*WHAT TO WORK ON*. Could you filter the records below and keep only the lines with the word "wheel"?
(TASK INPUT)
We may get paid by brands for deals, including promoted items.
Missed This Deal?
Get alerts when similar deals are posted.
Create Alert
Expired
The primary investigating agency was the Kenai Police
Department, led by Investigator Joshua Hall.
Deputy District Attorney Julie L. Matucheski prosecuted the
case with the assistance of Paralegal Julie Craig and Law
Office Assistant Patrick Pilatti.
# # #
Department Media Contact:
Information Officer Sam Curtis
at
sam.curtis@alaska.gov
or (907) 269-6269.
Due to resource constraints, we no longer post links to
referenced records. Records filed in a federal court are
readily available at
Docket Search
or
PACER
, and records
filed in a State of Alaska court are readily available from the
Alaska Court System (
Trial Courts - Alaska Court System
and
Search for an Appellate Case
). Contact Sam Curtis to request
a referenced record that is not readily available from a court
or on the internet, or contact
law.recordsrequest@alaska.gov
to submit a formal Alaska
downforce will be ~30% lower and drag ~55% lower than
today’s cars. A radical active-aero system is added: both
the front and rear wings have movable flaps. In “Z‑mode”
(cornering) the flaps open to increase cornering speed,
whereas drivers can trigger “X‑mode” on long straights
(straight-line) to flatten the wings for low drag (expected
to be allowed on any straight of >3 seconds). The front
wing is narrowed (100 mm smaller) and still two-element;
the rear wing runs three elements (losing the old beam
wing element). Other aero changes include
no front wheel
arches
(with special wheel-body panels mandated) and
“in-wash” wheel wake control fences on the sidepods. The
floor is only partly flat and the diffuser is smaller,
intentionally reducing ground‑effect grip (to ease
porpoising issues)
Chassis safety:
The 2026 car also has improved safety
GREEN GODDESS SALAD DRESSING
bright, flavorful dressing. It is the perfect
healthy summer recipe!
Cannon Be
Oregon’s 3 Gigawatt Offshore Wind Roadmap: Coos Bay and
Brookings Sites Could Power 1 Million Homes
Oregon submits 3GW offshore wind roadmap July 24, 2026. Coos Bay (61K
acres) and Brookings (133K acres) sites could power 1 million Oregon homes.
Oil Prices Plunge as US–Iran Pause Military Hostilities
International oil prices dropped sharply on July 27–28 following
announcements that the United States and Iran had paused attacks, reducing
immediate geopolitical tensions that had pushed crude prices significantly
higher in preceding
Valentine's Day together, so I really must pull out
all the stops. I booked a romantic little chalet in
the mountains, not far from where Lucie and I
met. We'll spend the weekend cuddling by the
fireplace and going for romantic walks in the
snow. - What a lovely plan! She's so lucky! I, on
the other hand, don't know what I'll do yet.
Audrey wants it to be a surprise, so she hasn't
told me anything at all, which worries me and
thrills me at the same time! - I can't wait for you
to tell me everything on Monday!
(End TASK INPUT)
(TASK INPUT)
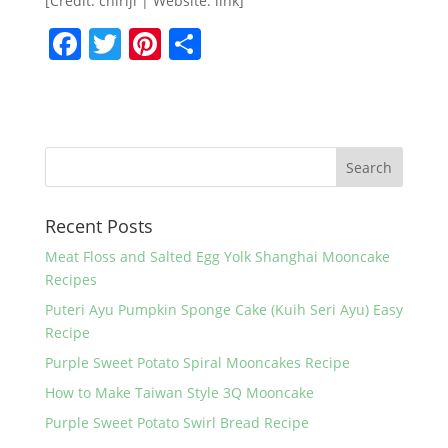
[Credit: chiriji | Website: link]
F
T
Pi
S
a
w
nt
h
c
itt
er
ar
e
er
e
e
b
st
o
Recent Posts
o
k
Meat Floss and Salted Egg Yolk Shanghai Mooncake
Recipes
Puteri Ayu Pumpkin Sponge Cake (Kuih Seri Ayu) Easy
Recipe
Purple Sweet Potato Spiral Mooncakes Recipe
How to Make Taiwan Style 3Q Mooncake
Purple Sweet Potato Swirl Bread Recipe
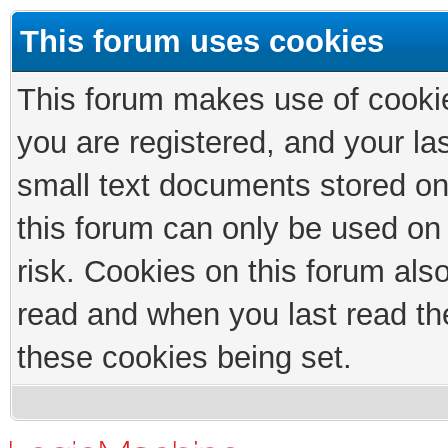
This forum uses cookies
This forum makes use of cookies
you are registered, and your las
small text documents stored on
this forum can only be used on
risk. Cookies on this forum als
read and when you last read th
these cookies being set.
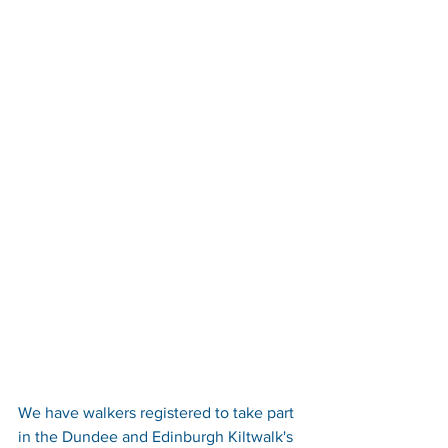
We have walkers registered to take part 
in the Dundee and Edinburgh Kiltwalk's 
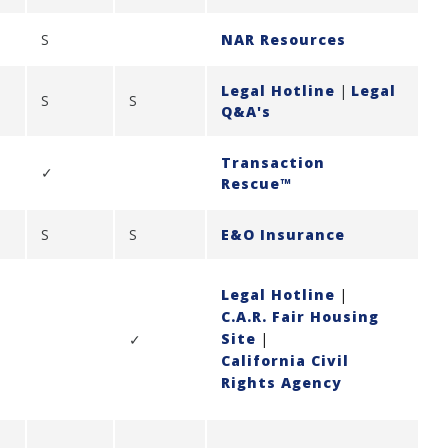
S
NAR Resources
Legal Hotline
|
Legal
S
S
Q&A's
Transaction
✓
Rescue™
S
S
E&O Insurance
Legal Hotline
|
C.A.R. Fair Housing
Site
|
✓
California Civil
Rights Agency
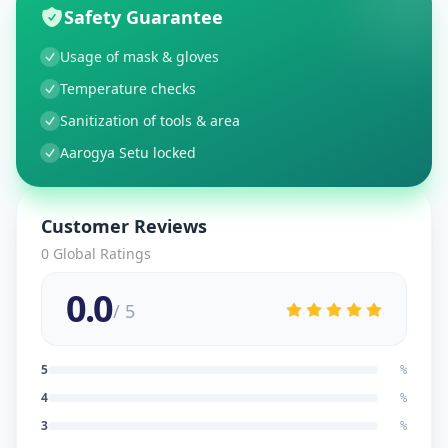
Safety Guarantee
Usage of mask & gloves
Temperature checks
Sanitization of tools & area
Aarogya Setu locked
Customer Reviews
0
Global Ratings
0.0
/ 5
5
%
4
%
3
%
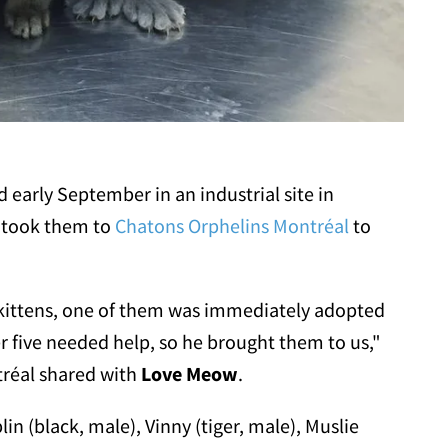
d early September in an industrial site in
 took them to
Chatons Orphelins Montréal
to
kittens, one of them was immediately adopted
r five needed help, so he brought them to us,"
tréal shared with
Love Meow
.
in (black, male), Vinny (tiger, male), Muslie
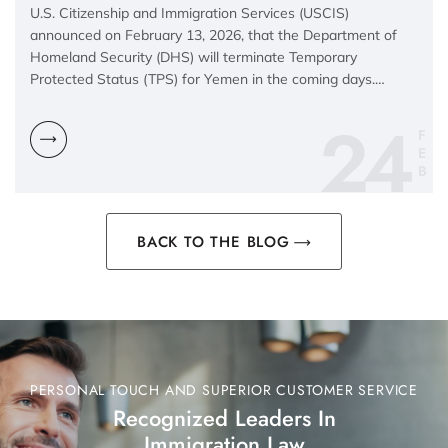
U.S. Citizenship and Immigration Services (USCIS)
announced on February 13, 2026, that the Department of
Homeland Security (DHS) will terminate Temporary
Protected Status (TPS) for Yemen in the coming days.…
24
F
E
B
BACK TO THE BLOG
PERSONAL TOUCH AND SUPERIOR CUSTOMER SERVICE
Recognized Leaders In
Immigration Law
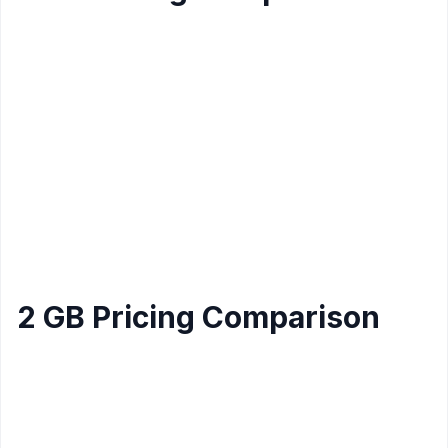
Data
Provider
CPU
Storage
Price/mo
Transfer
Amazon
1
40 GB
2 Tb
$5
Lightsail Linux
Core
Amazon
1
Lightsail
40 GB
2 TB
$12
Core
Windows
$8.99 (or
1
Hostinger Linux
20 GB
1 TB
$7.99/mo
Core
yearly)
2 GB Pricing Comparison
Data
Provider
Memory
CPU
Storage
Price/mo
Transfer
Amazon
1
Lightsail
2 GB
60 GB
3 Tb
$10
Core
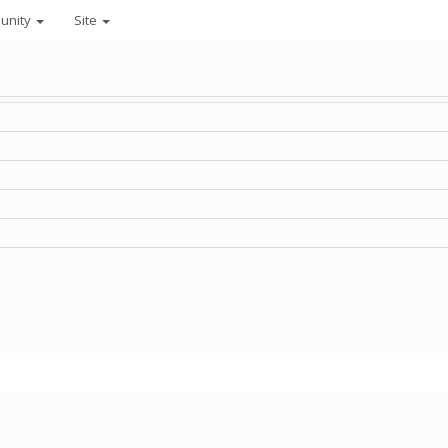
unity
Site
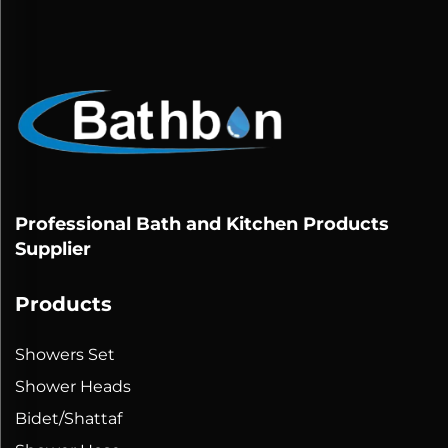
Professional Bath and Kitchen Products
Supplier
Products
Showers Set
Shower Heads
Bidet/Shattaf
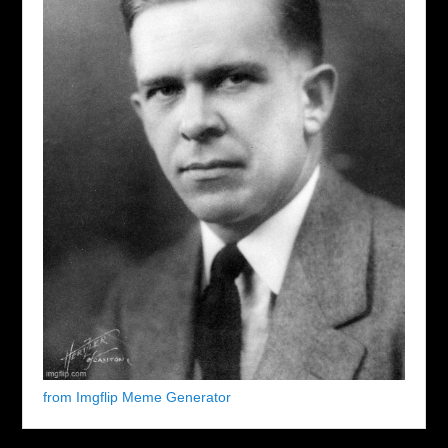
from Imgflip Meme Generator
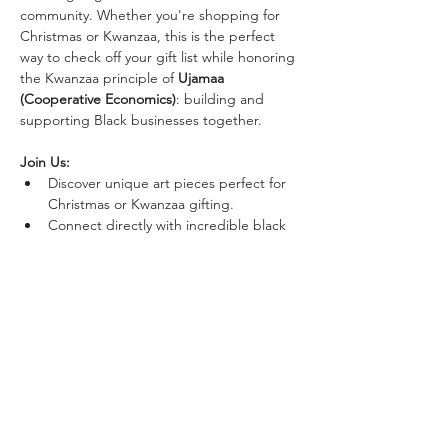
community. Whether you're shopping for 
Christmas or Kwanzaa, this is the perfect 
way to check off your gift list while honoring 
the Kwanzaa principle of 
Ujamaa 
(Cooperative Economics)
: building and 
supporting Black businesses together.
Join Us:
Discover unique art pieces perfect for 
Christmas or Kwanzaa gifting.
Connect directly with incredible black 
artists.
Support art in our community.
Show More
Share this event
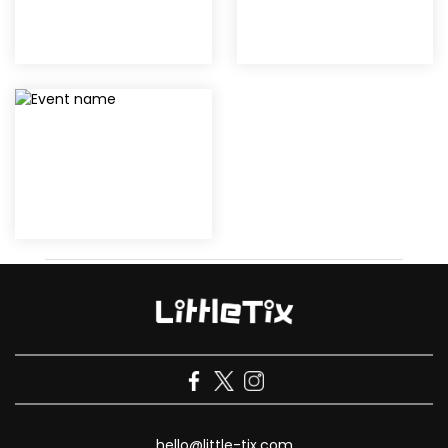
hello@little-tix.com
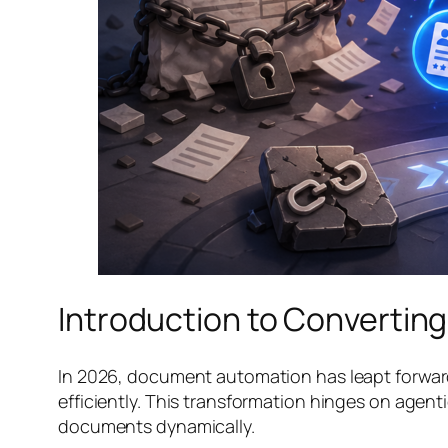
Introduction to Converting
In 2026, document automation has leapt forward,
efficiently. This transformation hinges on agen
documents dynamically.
(End TASK INPUT)
*ANSWER TO THIS TASK*.
no front wheel
(with special wheel-body panels mandated) and
“in-wash” wheel wake control fences on the sidepods. The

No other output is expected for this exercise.